Priti Patel gains – and loses – security minister role while Johnson dithers

UK aid: Priti Patel’s previous attempt to get the UK to provide aid to Israel, to help that country’s soldiers occupy part of Syria, is not what that stands for. But did Boris Johnson even consider that when going back on his decision to give her the duties of the former Security Minister?

There’s a little debate about what exactly happened here.

The role of security minister was handed to Home Secretary Priti Patel around a month ago, after then-incumbent James Brokenshire announced that he had to give it up to fight cancer.
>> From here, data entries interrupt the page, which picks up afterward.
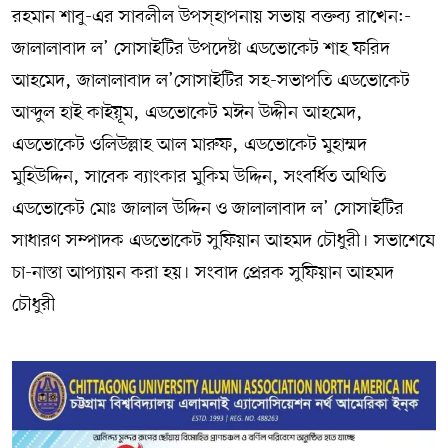
রহমান শাবু-এর সাবলীল উপস্হাপনায় সভায় বক্তব্য রাখেন:-
জালালাবাদ ল’ সোসাইটির উপদেষ্টা এডভোকেট শাহ ফরিদ
আহমেদ, জালালাবাদ ল’সোসাইটির সহ-সভাপতি এডভোকেট
আব্দুল হাই কাইয়ূম, এডভোকেট মঈন উদ্দীন আহমেদ,
এডভোকেট ওলিউল্লাহ আল মারুফ, এডভোকেট মুহাম্মদ
মুহিউদ্দিন, সাবেক ব‍্যাংকার মুকিম উদ্দিন, সংবর্ধিত অথিতি
এডভোকেট মোঃ জালাল উদ্দিন ও জালালাবাদ ল’ সোসাইটির
সাধারণ সম্পাদক এডভোকেট সুফিয়ান আহমদ চৌধুরী। সভাশেষে
চা-নাস্তা আপ‍্যায়ন করা হয়। সংবাদ প্রেরক সুফিয়ান আহমদ
চৌধুরী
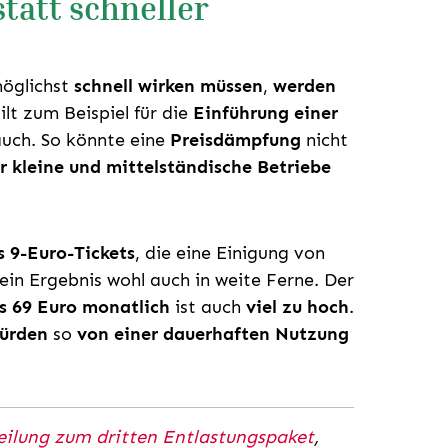
tatt schneller
öglichst
schnell wirken müssen
,
werden
ilt zum Beispiel für die
Einführung einer
auch. So könnte eine
Preisdämpfung
nicht
ür kleine und mittelständische Betriebe
 9-Euro-Tickets
, die eine Einigung von
ein Ergebnis wohl auch in weite Ferne. Der
is 69 Euro monatlich
ist auch
viel zu hoch
.
ürden
so
von einer dauerhaften Nutzung
eilung zum dritten Entlastungspaket
,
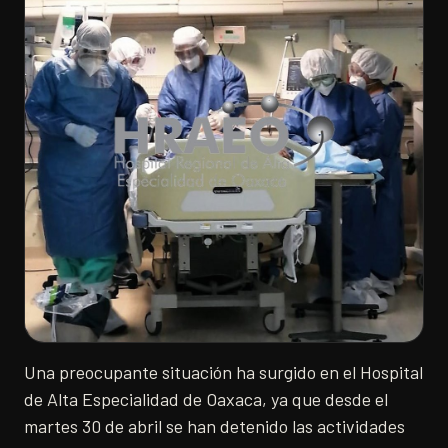
Una preocupante situación ha surgido en el Hospital
de Alta Especialidad de Oaxaca, ya que desde el
martes 30 de abril se han detenido las actividades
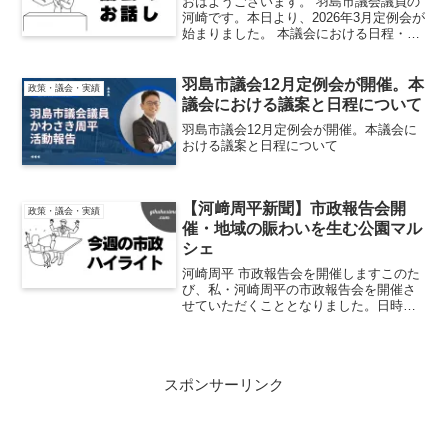
おはようございます。 羽島市議会議員の
河崎です。本日より、2026年3月定例会が
始まりました。 本議会における日程・議
案は下記の通りとなります。会期日程会
期日程は以下の通りとなります。2/27
議会初日3/2 議案詳細説明3/3 議案
羽島市議会12月定例会が開催。本
政策・議会・実績
詳...
議会における議案と日程について
羽島市議会12月定例会が開催。本議会に
おける議案と日程について
【河﨑周平新聞】市政報告会開
政策・議会・実績
催・地域の賑わいを生む公園マル
シェ
河崎周平 市政報告会を開催しますこのた
び、私・河崎周平の市政報告会を開催さ
せていただくこととなりました。日時は
12月7日（日）午前10時から11時まで、
会場は 羽島市民会館1階 第二会議室 で
す。 当日は、地元選出の 藤本県議会議員
をゲ...
スポンサーリンク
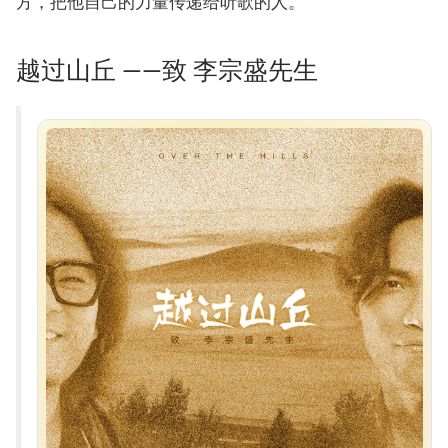
方，把他自己的力量传递给听歌的人。
越过山丘 ——致 李宗盛先生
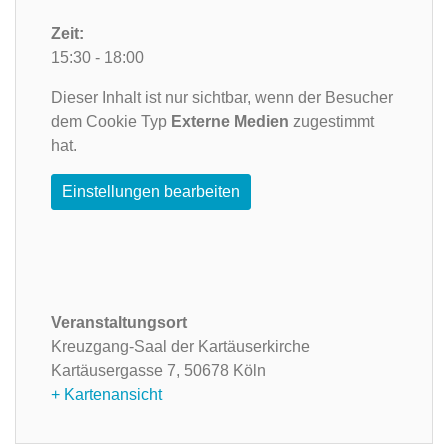
Zeit:
15:30 - 18:00
Dieser Inhalt ist nur sichtbar, wenn der Besucher
dem Cookie Typ
Externe Medien
zugestimmt
hat.
Einstellungen bearbeiten
Veranstaltungsort
Kreuzgang-Saal der Kartäuserkirche
Kartäusergasse 7,
50678 Köln
+ Kartenansicht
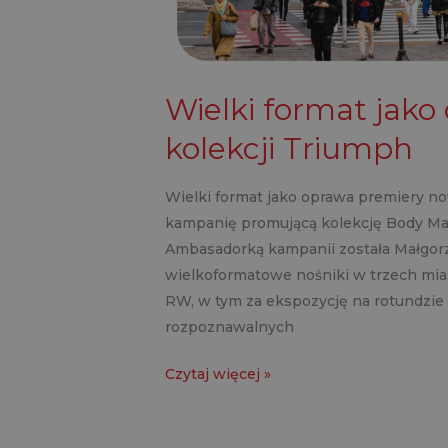
Wielki format jak
kolekcji Triumph
Wielki format jako oprawa premiery n
kampanię promującą kolekcję Body Mak
Ambasadorką kampanii została Małgorza
wielkoformatowe nośniki w trzech mias
RW, w tym za ekspozycję na rotundzie 
rozpoznawalnych
Czytaj więcej »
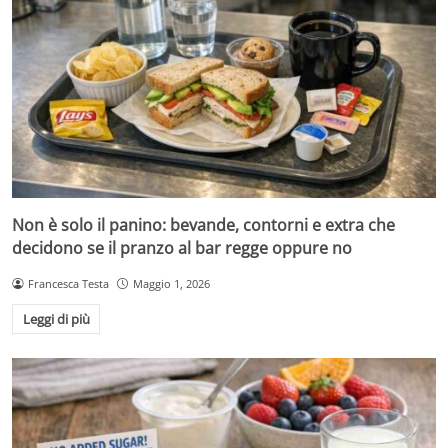
Non è solo il panino: bevande, contorni e extra che
decidono se il pranzo al bar regge oppure no
Francesca Testa
Maggio 1, 2026
Leggi di più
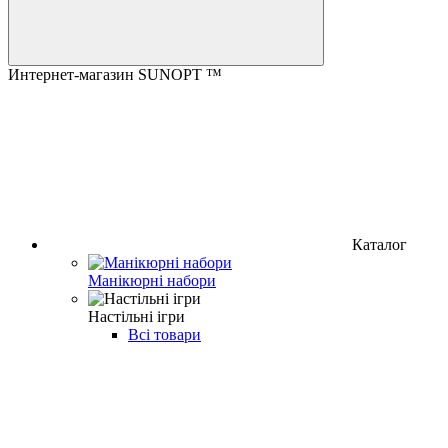
Интернет-магазин SUNOPT ™
Каталог
Манікюрні набори
Настільні ігри
Всі товари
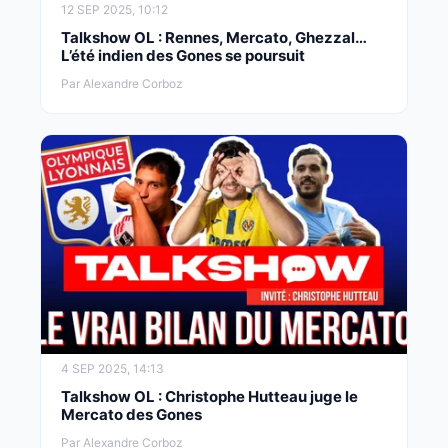
12 SEP 2025, 10:12
Talkshow OL : Rennes, Mercato, Ghezzal…
L’été indien des Gones se poursuit
Par Alexandre Corboz
4 SEP 2025, 14:13
Talkshow OL : Christophe Hutteau juge le
Mercato des Gones
Par Alexandre Corboz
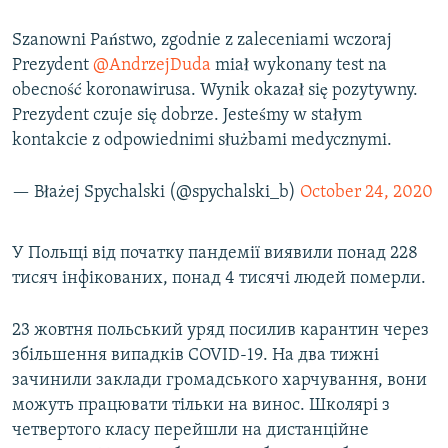
Усі сайти RFE/RL
Szanowni Państwo, zgodnie z zaleceniami wczoraj
Prezydent
@AndrzejDuda
miał wykonany test na
obecność koronawirusa. Wynik okazał się pozytywny.
Prezydent czuje się dobrze. Jesteśmy w stałym
kontakcie z odpowiednimi służbami medycznymi.
— Błażej Spychalski (@spychalski_b)
October 24, 2020
У Польщі від початку пандемії виявили понад 228
тисяч інфікованих, понад 4 тисячі людей померли.
23 жовтня польський уряд посилив карантин через
збільшення випадків COVID-19. На два тижні
зачинили заклади громадського харчування, вони
можуть працювати тільки на винос. Школярі з
четвертого класу перейшли на дистанційне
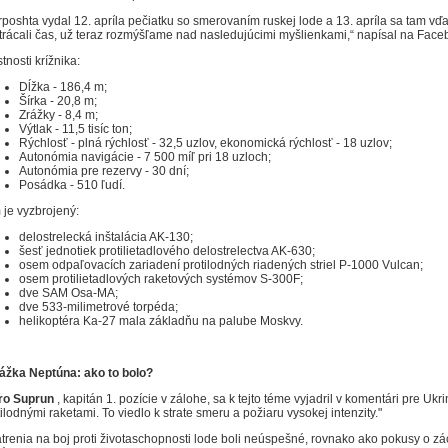
rposhta vydal 12. apríla pečiatku so smerovaním ruskej lode a 13. apríla sa tam v
trácali čas, už teraz rozmýšľame nad nasledujúcimi myšlienkami,“ napísal na Facebo
tnosti krížnika:
Dĺžka - 186,4 m;
Šírka - 20,8 m;
Zrážky - 8,4 m;
Výtlak - 11,5 tisíc ton;
Rýchlosť - plná rýchlosť - 32,5 uzlov, ekonomická rýchlosť - 18 uzlov;
Autonómia navigácie - 7 500 míľ pri 18 uzloch;
Autonómia pre rezervy - 30 dní;
Posádka - 510 ľudí.
 je vyzbrojený:
delostrelecká inštalácia AK-130;
šesť jednotiek protilietadlového delostrelectva AK-630;
osem odpaľovacích zariadení protilodných riadených striel P-1000 Vulcan;
osem protilietadlových raketových systémov S-300F;
dve SAM Osa-MA;
dve 533-milimetrové torpéda;
helikoptéra Ka-27 mala základňu na palube Moskvy.
ážka Neptúna: ako to bolo?
ro Suprun
, kapitán 1. pozície v zálohe, sa k tejto téme vyjadril v komentári pre Ukr
tilodnými raketami.
To viedlo k strate smeru a požiaru vysokej intenzity."
trenia na boj proti životaschopnosti lode boli neúspešné, rovnako ako pokusy o z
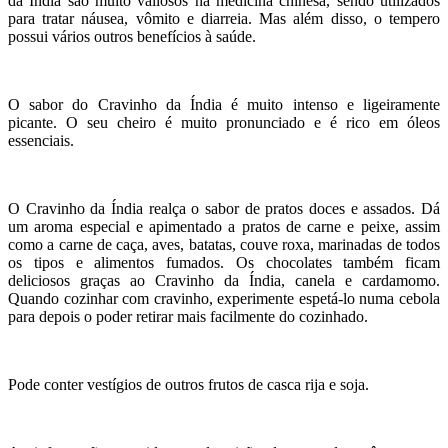
da Índia são muito valiosos na medicina chinesa, sendo utilizados
para tratar náusea, vômito e diarreia. Mas além disso, o tempero
possui vários outros benefícios à saúde.
O sabor do Cravinho da Índia é muito intenso e ligeiramente
picante. O seu cheiro é muito pronunciado e é rico em óleos
essenciais.
O Cravinho da Índia realça o sabor de pratos doces e assados. Dá
um aroma especial e apimentado a pratos de carne e peixe, assim
como a carne de caça, aves, batatas, couve roxa, marinadas de todos
os tipos e alimentos fumados. Os chocolates também ficam
deliciosos graças ao Cravinho da Índia, canela e cardamomo.
Quando cozinhar com cravinho, experimente espetá-lo numa cebola
para depois o poder retirar mais facilmente do cozinhado.
Pode conter vestígios de outros frutos de casca rija e soja.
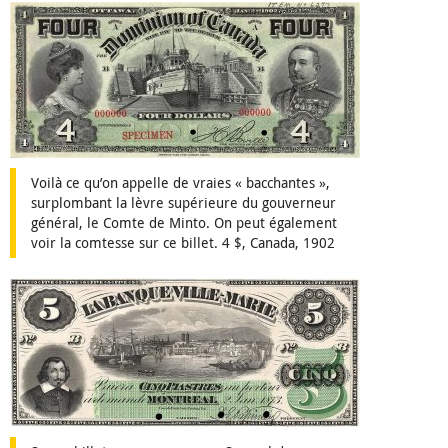
Voilà ce qu’on appelle de vraies « bacchantes »,
surplombant la lèvre supérieure du gouverneur
général, le Comte de Minto. On peut également
voir la comtesse sur ce billet. 4 $, Canada, 1902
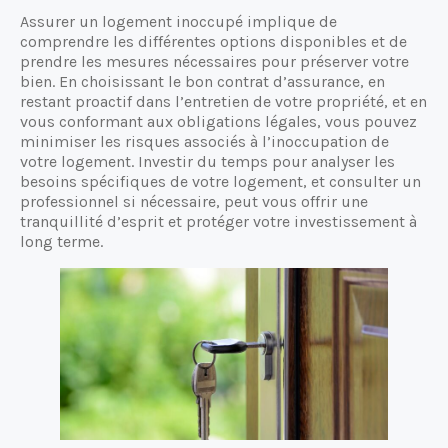
Assurer un logement inoccupé implique de
comprendre les différentes options disponibles et de
prendre les mesures nécessaires pour préserver votre
bien. En choisissant le bon contrat d’assurance, en
restant proactif dans l’entretien de votre propriété, et en
vous conformant aux obligations légales, vous pouvez
minimiser les risques associés à l’inoccupation de
votre logement. Investir du temps pour analyser les
besoins spécifiques de votre logement, et consulter un
professionnel si nécessaire, peut vous offrir une
tranquillité d’esprit et protéger votre investissement à
long terme.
He had had the disease before but it had returned.

This should have been on a strictly temporary – emergency – basis while Johnson found a replacement.

But Johnson dithered.

He left Patel in charge of the brief for more than a month and then – yesterday, the day after a gunman shot five people in Plymouth in the worst shooting incident on UK soil since 2010 – it was reported that Patel was taking over the role on a permanent basis.

If that decision actually came from Johnson, it didn’t last.

It was announced that Damian Hinds would take on the brief, last than a day after we were told Patel would keep it.

How messy.

One is encouraged to speculate on the reason for the apparent confusion – and one logical answer presents itself immediately.

The ‘Security’ brief includes counter-terrorism, serious and organised crime, cybercrime, economic crime, hostile state activity, extradition, and royal and VIP protection.

It also covers online harms; the common travel area between the UK, Ireland, the Isle of Man and the Channel Islands; aviation and maritime security; Grenfell; and flooding, hurricane, and natural disaster relief.

During the Covid-19 pandemic, the minister also oversaw the functioning of the domestic national security system, including MI5 and counter-terrorism policing, as well as the functioning of the serious and organised crime system, including the National Crime Agency, and cybersecurity.

Backtract a little…

“Hostile state activity”?

Didn’t Priti Patel go on a junket to Israel while pretending to be on holiday, hold meetings with a series of heavyweight Israeli politicians including then-prime minister Benjamin Netanyahu, and then try to use her influence as (then-) International Development Secretary to divert some of that department’s budget to fund the Israel Defence Force occupying the Golan Heights in Syria?

And didn’t this happen only a few months after an Israeli Embassy employee conspired with at least one Conservative to have Foreign Office minister Alan Duncan removed from his position because he was perceived to be hostile to that country?

Both those actions could be deemed to be activity by a hostile state.

And one of them involved Patel herself. Clearly she is unfit to be trusted with such a sensitive government brief.

So I wonder whether Johnson was reminded of this, and changed his mind.

That would at least suggest that he has some sense of judgement.

The alternative – that he made his decision without even realising that his Home Secretary is herself a security risk – is horrifying indeed. Isn’t it?